ドラマでは双浦環モデル三浦環が音の審査をしたり、音楽の指導をしたりしていますが昭和10年以前は彼女は海外にいて日本にはいませんでした。
「お蝶夫人」オペラ歌手として名声を博した三浦環がヨーロッパから帰国したのは古関裕而の『船頭可愛い』がヒットした後なのです。
NHK連続ドラマ『エール』の双浦環は三浦環ではないのだろうかと一瞬、考えてしまいました。
三浦環の略歴は以下の通りです。
1914年より海外に行っており、帰国が1935年なのです。
これではドラマのように音の審査をしたり、教えたりは出来ないですね。
海外から日本に戻った時には既に彼女は51歳になっていました。
ちなみに志村けん演じる小山田こと山田耕作は49歳。三浦環より2歳年下。東京音楽学校の助教授時代に山田耕作を教えています。
■三浦環の帰国後のスピーチ
三浦環が帰国。三浦環はコロムビア専属声楽家だったので、コロムビア主催のレセプションが盛大に開催されました。

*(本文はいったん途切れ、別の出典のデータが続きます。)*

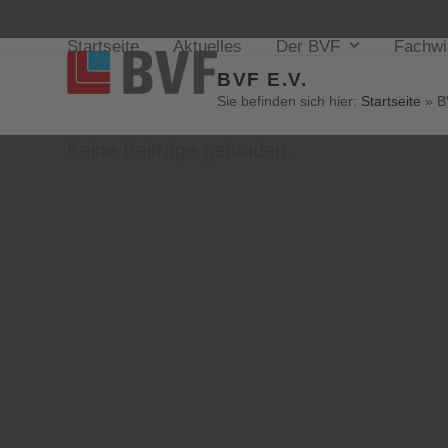
Startseite
Aktuelles
Der BVF
Fachw
BVF E.V.
Sie befinden sich hier:
Startseite
»
B
Keine Beiträge gefunden.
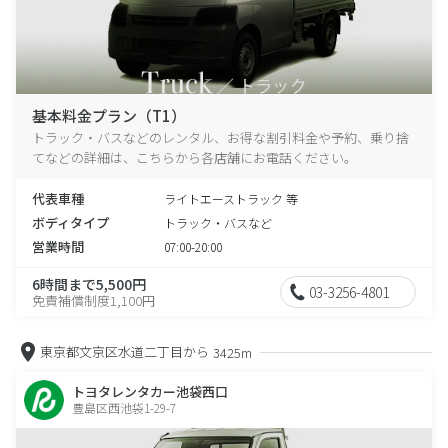
基本料金プラン（T1）
トラック・バスなどのレンタル、お得な割引料金や予約、乗り捨
てなどの詳細は、こちらから各店舗にお電話ください。
代表車種
ライトエーストラック 等
ボディタイプ
トラック・バスなど
営業時間
07:00-20:00
6時間まで5,500円
03-3256-4801
免責補償制度1,100円
東京都文京区水道二丁目から
3425m
トヨタレンタカー池袋西口
豊島区西池袋1-29-7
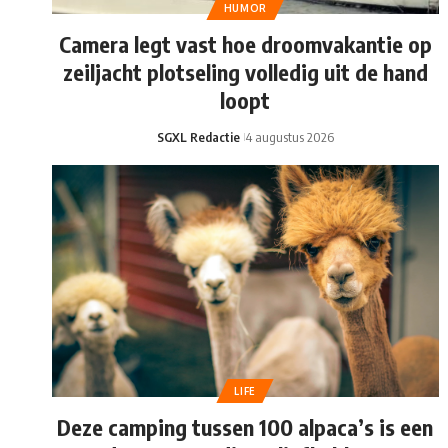
HUMOR
Camera legt vast hoe droomvakantie op
zeiljacht plotseling volledig uit de hand
loopt
SGXL Redactie
4 augustus 2026
LIFE
Deze camping tussen 100 alpaca’s is een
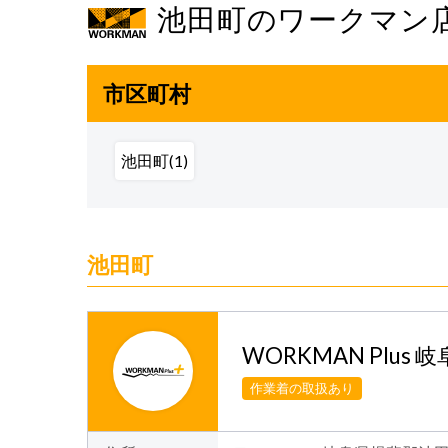
池田町のワークマン
市区町村
池田町(1)
池田町
WORKMAN Plus 
作業着の取扱あり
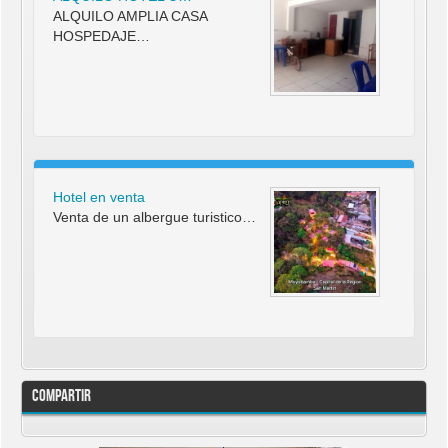
ALQUILO AMPLIA CASA
HOSPEDAJE…
Hotel en venta
Venta de un albergue turistico…
Compartir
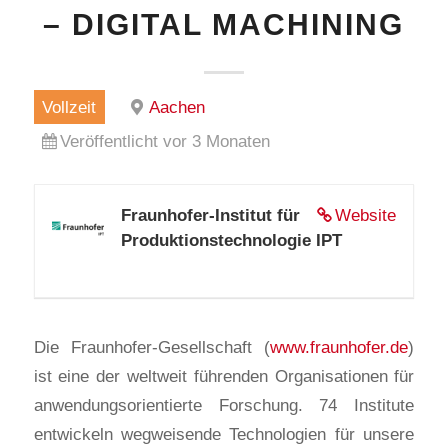
– DIGITAL MACHINING
Vollzeit
Aachen
Veröffentlicht vor 3 Monaten
Fraunhofer-Institut für
Website
Produktionstechnologie IPT
Die Fraunhofer-Gesellschaft (
www.fraunhofer.de
)
ist eine der weltweit führenden Organisationen für
anwendungsorientierte Forschung. 74 Institute
entwickeln wegweisende Technologien für unsere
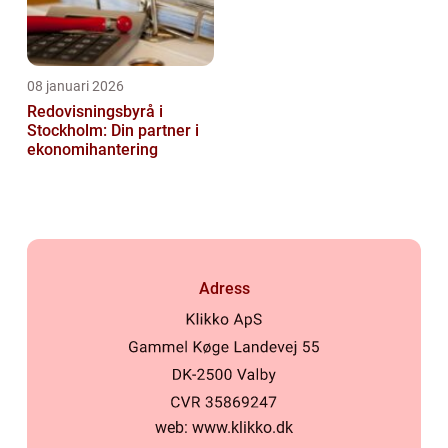
08 januari 2026
Redovisningsbyrå i
Stockholm: Din partner i
ekonomihantering
Adress
web:
www.klikko.dk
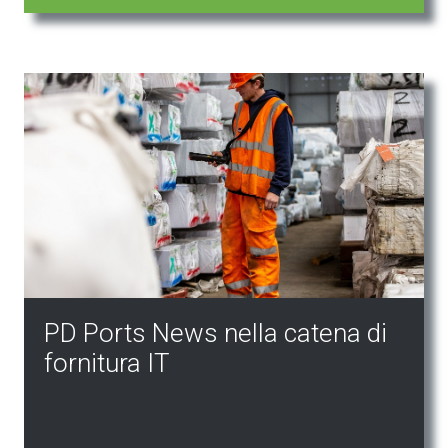
PD Ports News nella catena di
fornitura IT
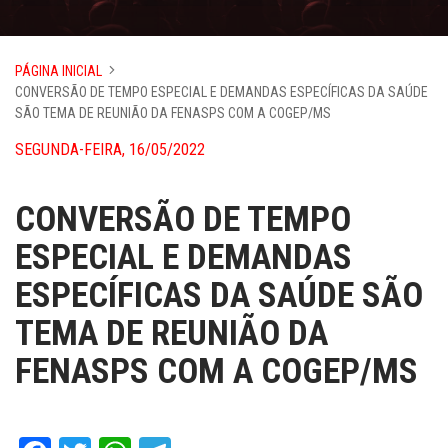
PÁGINA INICIAL
CONVERSÃO DE TEMPO ESPECIAL E DEMANDAS ESPECÍFICAS DA SAÚDE
SÃO TEMA DE REUNIÃO DA FENASPS COM A COGEP/MS
SEGUNDA-FEIRA, 16/05/2022
CONVERSÃO DE TEMPO
ESPECIAL E DEMANDAS
ESPECÍFICAS DA SAÚDE SÃO
TEMA DE REUNIÃO DA
FENASPS COM A COGEP/MS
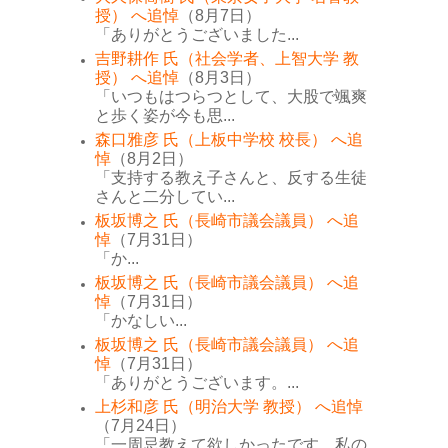
授） へ追悼
（8月7日）
「ありがとうございました...
吉野耕作 氏（社会学者、上智大学 教
授） へ追悼
（8月3日）
「いつもはつらつとして、大股で颯爽
と歩く姿が今も思...
森口雅彦 氏（上板中学校 校長） へ追
悼
（8月2日）
「支持する教え子さんと、反する生徒
さんと二分してい...
板坂博之 氏（長崎市議会議員） へ追
悼
（7月31日）
「か...
板坂博之 氏（長崎市議会議員） へ追
悼
（7月31日）
「かなしい...
板坂博之 氏（長崎市議会議員） へ追
悼
（7月31日）
「ありがとうございます。...
上杉和彦 氏（明治大学 教授） へ追悼
（7月24日）
「一周忌教えて欲しかったです。私の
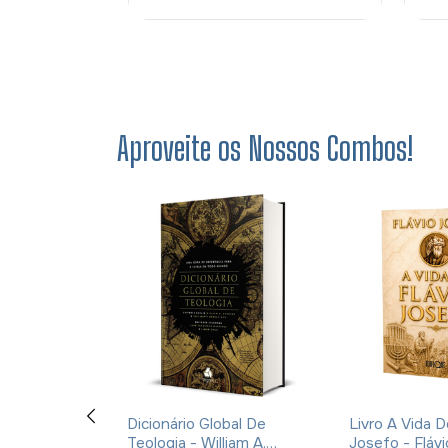
Aproveite os Nossos Combos!
 De Um Diabo
Dicionário Global De
Livro A Vida D
z - C. S.
Teologia - William A.
Josefo - Fláv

ビクターからコロムビアに入社して間もない西條条八十(詩人43歳)出席していました。
三浦女史のスピーチになった時、その終わり頃に彼女はこんなことを言った。
西条八十(やそ)もちろん男性。
「実は私、今まで西條先生を女性の詩人で、西条ハナさんだとばかり思っていましたの!」
八十をハナこれは面白い。
参会者一同大爆笑。さすが高名な西條先生も苦笑しておられた。
機転の効くユーモラスな三浦環でした。
全国各地で、口ずさまれるようになり、「夢もぬれましょ 汐風 夜風」の歌詞。
三浦環「船頭可愛や」を聞いて、「これは素晴らしい。ぜひ私も歌ってレコードに入れたい」との申し込みをします。
古関裕而は、その吹き込みに立ち合いました。
美声の上に、エキスプレッションの巧妙なことは、さすがに世界的歌手。
三浦環が「船頭可愛いや」をレコーディングしたのは曲の大ヒット後であり、レコード販売は3年後でした。
いろんいろな歴史考察をしていくとNHK連続ドラマ『エール』は昭和の歴史とは全くかけ離れた古山裕一(窪田正孝)と音(二階堂ふみ)、その仲間たちの娯楽エンターティナメントになっているみたいです。